Tuesday, February 7, 2017

DBT Dialectical Behavior Therapy Part 3


DBT Dialectical Behavior Therapy Part 3: Emotion Regulation

Emotion regulation is another skill used in Dialectical Behavioral Therapy (DBT).  In a nut shell, emotion regulation is how you manage unwanted or “unjustified” emotions. As a parent, when you learn to manage your own emotions, you are not only more available to hold your children's feelings, but you model good coping skills to your children.  Read more on how to do this...

First, you must be able to IDENTIFY the emotions you are currently feeling. Is it guilt, sadness, anger, frustration, etc.?

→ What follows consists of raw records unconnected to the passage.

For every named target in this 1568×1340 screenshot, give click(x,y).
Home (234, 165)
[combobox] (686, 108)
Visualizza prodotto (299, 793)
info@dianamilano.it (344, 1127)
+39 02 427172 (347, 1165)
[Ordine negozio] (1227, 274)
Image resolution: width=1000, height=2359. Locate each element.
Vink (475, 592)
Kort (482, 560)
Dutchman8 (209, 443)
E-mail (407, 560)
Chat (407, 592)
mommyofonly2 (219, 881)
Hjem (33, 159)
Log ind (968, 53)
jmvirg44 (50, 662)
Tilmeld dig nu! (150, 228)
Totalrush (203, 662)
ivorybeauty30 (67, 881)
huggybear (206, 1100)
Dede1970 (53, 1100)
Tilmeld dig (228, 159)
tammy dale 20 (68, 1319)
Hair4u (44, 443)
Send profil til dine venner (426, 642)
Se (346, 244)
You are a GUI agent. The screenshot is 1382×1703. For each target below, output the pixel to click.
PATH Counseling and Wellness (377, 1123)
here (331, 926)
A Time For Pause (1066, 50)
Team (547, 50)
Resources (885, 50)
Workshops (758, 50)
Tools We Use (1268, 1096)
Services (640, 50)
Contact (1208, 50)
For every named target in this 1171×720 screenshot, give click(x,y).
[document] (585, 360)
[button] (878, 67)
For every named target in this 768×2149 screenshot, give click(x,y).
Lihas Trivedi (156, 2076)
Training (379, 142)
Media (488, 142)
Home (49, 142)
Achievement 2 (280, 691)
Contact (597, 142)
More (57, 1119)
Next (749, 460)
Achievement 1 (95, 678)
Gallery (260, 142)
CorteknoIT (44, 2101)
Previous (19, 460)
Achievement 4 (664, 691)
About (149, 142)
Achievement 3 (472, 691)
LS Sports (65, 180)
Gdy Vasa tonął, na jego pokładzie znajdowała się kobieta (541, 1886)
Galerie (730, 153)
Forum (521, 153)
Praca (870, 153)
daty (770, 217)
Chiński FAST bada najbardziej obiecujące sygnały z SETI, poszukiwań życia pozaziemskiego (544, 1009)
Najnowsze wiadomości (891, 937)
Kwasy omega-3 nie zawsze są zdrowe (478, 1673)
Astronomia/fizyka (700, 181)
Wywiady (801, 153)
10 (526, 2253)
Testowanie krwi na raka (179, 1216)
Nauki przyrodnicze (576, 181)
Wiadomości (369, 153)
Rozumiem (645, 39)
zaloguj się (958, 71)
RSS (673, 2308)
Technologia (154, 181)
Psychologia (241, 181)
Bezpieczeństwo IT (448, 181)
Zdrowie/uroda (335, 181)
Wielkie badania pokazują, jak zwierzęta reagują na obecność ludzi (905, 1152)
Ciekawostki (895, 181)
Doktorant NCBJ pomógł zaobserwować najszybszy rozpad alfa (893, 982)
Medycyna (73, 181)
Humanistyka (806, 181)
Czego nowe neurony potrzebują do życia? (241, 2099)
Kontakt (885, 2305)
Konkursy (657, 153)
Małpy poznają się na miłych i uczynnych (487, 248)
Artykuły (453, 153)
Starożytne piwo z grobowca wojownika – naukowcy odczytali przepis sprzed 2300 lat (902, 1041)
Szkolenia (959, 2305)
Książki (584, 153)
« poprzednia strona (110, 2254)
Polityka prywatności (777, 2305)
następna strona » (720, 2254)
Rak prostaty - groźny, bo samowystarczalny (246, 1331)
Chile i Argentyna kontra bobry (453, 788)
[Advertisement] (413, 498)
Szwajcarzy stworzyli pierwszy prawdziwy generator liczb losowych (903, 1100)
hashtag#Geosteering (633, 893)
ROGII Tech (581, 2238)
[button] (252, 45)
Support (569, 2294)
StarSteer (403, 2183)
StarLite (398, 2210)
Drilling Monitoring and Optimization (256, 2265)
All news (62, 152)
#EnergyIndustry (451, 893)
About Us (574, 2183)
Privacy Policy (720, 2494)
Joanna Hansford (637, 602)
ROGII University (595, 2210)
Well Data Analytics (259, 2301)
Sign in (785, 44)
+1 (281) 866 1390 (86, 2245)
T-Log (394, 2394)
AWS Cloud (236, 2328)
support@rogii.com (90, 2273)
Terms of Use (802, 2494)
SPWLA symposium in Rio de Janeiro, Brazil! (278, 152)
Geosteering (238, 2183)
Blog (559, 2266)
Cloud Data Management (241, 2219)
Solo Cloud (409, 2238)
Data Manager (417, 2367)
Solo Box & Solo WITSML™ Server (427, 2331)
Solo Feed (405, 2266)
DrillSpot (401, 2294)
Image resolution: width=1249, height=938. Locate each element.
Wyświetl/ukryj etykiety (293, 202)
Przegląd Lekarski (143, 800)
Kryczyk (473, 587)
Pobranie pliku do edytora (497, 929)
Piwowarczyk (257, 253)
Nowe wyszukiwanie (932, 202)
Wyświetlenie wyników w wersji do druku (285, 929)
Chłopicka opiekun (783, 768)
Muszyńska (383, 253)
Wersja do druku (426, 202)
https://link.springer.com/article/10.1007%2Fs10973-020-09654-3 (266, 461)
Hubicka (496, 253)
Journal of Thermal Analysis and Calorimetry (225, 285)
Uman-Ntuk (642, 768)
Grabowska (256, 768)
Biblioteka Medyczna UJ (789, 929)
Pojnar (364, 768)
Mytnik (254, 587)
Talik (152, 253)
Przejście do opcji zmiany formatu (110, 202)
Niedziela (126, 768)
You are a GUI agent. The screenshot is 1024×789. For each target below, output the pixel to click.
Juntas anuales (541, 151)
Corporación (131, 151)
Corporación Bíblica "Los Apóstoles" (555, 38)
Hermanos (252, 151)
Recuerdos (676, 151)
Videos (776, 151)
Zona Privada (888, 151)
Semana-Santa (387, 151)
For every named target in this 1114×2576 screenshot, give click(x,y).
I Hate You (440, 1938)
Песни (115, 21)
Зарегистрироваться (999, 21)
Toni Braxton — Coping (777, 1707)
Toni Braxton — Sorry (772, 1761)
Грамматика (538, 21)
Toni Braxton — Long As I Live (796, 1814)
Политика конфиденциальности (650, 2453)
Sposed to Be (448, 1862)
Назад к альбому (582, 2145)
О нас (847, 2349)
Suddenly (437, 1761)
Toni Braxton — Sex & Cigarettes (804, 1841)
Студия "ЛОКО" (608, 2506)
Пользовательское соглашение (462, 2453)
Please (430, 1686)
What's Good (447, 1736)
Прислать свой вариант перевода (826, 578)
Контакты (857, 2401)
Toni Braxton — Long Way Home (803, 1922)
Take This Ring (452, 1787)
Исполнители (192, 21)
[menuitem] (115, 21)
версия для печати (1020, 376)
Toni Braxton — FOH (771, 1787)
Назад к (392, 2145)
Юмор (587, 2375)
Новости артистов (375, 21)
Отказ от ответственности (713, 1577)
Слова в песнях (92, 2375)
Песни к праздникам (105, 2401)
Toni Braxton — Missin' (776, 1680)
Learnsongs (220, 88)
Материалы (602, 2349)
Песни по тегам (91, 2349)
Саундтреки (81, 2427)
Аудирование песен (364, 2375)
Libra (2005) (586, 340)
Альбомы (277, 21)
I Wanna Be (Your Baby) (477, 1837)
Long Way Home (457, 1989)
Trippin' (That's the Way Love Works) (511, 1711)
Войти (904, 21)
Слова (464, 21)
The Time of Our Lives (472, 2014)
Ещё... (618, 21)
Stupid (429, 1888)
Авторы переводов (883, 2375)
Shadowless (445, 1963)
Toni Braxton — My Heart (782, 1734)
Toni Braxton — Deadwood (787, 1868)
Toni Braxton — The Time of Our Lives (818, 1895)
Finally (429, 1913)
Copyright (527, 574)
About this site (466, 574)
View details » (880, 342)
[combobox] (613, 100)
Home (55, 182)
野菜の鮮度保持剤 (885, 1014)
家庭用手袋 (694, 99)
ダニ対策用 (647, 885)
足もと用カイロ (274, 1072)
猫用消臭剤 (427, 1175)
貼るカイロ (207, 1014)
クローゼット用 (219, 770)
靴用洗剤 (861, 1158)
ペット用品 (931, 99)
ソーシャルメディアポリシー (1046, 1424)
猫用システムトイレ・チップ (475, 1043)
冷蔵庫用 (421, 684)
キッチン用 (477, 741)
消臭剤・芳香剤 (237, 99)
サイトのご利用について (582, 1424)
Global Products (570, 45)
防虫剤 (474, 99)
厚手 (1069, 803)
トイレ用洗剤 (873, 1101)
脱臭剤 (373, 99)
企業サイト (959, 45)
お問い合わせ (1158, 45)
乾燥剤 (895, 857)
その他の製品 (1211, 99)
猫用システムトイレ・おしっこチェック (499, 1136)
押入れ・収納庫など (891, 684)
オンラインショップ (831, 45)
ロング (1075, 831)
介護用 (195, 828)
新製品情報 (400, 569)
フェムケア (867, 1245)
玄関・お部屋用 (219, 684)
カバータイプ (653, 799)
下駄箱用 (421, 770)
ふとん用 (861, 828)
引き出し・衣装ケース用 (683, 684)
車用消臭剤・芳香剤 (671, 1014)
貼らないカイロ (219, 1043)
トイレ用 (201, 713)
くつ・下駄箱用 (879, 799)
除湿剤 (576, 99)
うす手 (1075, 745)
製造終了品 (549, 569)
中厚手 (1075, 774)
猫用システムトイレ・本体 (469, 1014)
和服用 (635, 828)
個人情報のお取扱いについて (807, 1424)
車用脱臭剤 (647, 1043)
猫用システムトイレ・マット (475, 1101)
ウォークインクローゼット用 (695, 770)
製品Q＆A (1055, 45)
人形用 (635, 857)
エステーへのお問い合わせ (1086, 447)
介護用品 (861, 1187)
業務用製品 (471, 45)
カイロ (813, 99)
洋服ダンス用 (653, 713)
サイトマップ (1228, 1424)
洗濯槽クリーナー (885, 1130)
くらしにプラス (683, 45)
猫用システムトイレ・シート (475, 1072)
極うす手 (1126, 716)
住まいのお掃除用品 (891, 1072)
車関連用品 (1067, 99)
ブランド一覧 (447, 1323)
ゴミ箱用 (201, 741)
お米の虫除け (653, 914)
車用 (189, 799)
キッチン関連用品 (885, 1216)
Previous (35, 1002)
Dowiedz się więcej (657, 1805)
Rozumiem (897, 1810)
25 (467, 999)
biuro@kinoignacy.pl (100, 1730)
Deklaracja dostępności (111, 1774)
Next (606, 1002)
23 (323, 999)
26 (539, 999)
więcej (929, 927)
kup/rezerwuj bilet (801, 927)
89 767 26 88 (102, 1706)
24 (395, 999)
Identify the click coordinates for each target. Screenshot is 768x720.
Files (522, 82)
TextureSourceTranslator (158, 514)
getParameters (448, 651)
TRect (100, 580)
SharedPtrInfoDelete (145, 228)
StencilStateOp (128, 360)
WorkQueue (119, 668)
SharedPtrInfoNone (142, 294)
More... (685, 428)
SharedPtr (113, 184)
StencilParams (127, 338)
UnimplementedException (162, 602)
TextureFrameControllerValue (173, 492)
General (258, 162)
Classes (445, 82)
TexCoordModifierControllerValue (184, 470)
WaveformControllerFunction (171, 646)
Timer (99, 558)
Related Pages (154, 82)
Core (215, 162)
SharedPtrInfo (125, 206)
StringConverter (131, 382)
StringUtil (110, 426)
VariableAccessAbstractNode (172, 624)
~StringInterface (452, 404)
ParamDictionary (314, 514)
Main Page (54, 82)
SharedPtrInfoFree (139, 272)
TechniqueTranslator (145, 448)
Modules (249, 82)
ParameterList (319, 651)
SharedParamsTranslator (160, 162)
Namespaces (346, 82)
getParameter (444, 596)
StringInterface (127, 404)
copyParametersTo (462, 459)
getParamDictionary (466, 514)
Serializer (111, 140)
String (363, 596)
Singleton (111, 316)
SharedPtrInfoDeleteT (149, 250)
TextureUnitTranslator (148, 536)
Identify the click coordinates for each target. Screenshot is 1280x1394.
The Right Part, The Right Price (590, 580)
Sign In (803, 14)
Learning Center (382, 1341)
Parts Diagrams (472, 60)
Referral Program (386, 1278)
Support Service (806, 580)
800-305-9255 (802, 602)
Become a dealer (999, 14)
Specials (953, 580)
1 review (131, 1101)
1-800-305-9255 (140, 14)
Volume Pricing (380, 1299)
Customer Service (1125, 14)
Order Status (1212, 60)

Second, try to UNDERSTAND the emotions. Ask yourself,
"Is my emotional reaction based off of truth and fact?"
"What is really getting me worked up?"
"What is underneath all of this?"

Third, think about if you are having "compassion" for your own emotions instead of “judging” yourself for feeling the way you do. It is important to understand and love your emotions. This is not an easy skill to master, as most humans, especially parents, have the tendency to be very judgmental of themselves and rarely welcome those emotions with open arms. Emotions are what makes us human; they help us learn, grow, and connect with others. Unmanaged emotions, especially more negative ones, can leave parents feeling overwhelmed, guilty and vulnerable, all of which can get in the way of relating well with your children.

Here are some simple strategies and acronyms for practicing Emotion Regulation:

ABC Skills-reducing vulnerability to negative emotions before these emotions arise

A-Accumulate positive emotions and experiences (work at feeling good however you can - take time for yourself, be with your friends, laugh and smile)
B-Build a sense of personal mastery (what am I good at?!)
C-Cope ahead of time (prepare in advance by thinking about difficult situations you know are ahead)

PLEASE Skills-looking after your physical body as well as your mind

P-Physical illness (treat it!)
L-“Lather, rinse, repeat” (personal hygiene)
E-Eat Balanced diet
A-Avoid mood altering substances
S-Sleep hygiene

Good parent mental health leads to stronger parent-child relationships and kids that learn emotional self care.